Chrysovalantis Kozoronis (, born 3 August 1992) is a Greek professional footballer who plays as a defensive midfielder for Super League 2 club Anagennisi Karditsa.

Career

Ergotelis
Kozoronis started his career with the youth teams of Ergotelis, and signed his first professional contract with the club on May 24, 2012, when the club played in the Football League, the second tier of the Greek football league system. He contributed with 2 goals in 26 appearances to his club's 2nd place finish and subsequent promotion to top flight. In total, over the course of three seasons, Kozoronis made a total of 74 appearances for Ergotelis in all competitions, while also scoring 4 times. At the end of the 2014−15 season, Ergotelis were relegated from the Superleague, and as a result, Kozoronis terminated his contract with the club to sign for Superleague side PAS Giannina.

PAS Giannina
In the summer of 2015 he signed a 3 year contract with PAS Giannina. Kozoronis made 60 league appearances and scored 4 goals for PAS Giannina. He also made 4 appearances in the Europa League and 8 in the Greek Cup. On December 19, 2017 he was released from his contract after an out of court settlement.

Hamilton Academical
On 10 January 2018, Kozoronis joined Hamilton Academical on a deal until the end of the 2018–19 season.
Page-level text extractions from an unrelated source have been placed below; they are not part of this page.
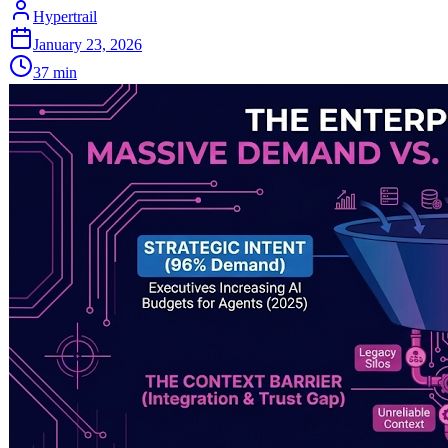
Hypertrail
January 23, 2026
37
min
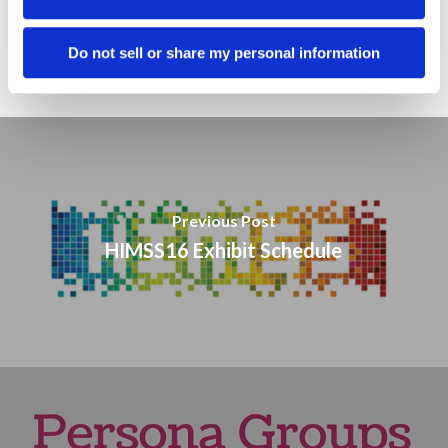
Sales
Social Media
Do not sell or share my personal information
Previous Post
HIMSS16 Exhibit Schedule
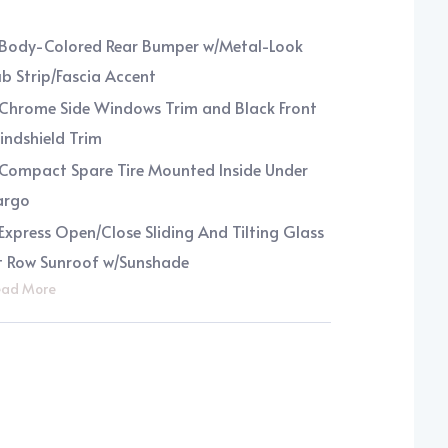
Body-Colored Rear Bumper w/Metal-Look
b Strip/Fascia Accent
Chrome Side Windows Trim and Black Front
ndshield Trim
Compact Spare Tire Mounted Inside Under
argo
Express Open/Close Sliding And Tilting Glass
t Row Sunroof w/Sunshade
ad More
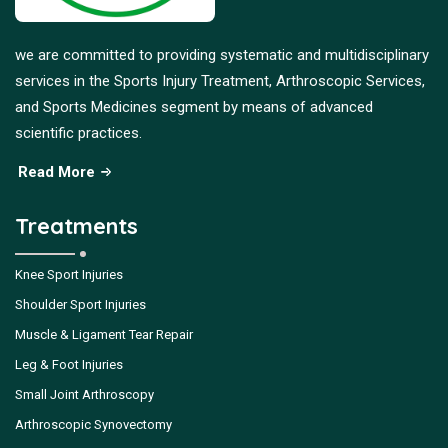
we are committed to providing systematic and multidisciplinary
services in the Sports Injury Treatment, Arthroscopic Services,
and Sports Medicines segment by means of advanced
scientific practices.
Read More
Treatments
Knee Sport Injuries
Shoulder Sport Injuries
Muscle & Ligament Tear Repair
Leg & Foot Injuries
Small Joint Arthroscopy
Arthroscopic Synovectomy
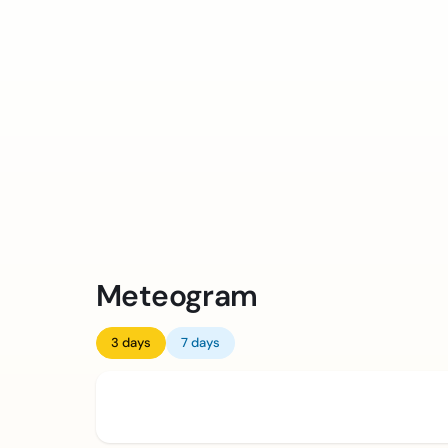
Meteogram
3 days
7 days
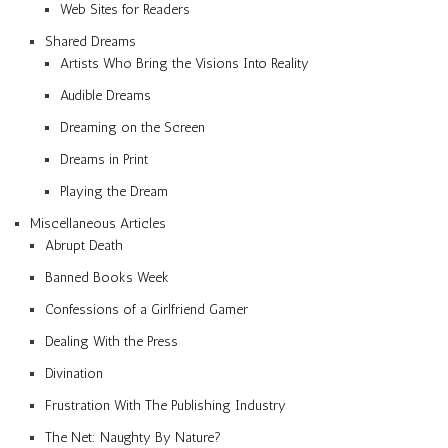
Web Sites for Readers
Shared Dreams
Artists Who Bring the Visions Into Reality
Audible Dreams
Dreaming on the Screen
Dreams in Print
Playing the Dream
Miscellaneous Articles
Abrupt Death
Banned Books Week
Confessions of a Girlfriend Gamer
Dealing With the Press
Divination
Frustration With The Publishing Industry
The Net: Naughty By Nature?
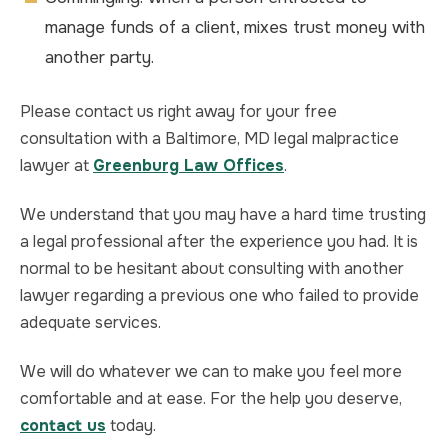
manage funds of a client, mixes trust money with
another party.
Please contact us right away for your free
consultation with a Baltimore, MD legal malpractice
lawyer at
Greenburg Law Offices
.
We understand that you may have a hard time trusting
a legal professional after the experience you had. It is
normal to be hesitant about consulting with another
lawyer regarding a previous one who failed to provide
adequate services.
We will do whatever we can to make you feel more
comfortable and at ease. For the help you deserve,
contact us
today.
On 20 March 2018, Kozoronis was released by Hamilton having failed to play a single game for the club and making just one appearance on the bench.

Return to Ergotelis
On 13 September 2018, Kozoronis returned to his former club Ergotelis, signing a one-year contract.

Petrolul Ploiești
On 10 January 2019, Petrolul Ploiești announced the signing of the 26-year-old Greek defensive midfielder until the summer of 2020.

Levadiakos
On 23 August 2019, Levadiakos F.C. announced the signing of the Greek defensive midfielder until the summer of 2020.

FK Panevėžys
On 19 August 2020, Panevrėžys announced the signing of the Greek defensive midfielder until the summer of 2021.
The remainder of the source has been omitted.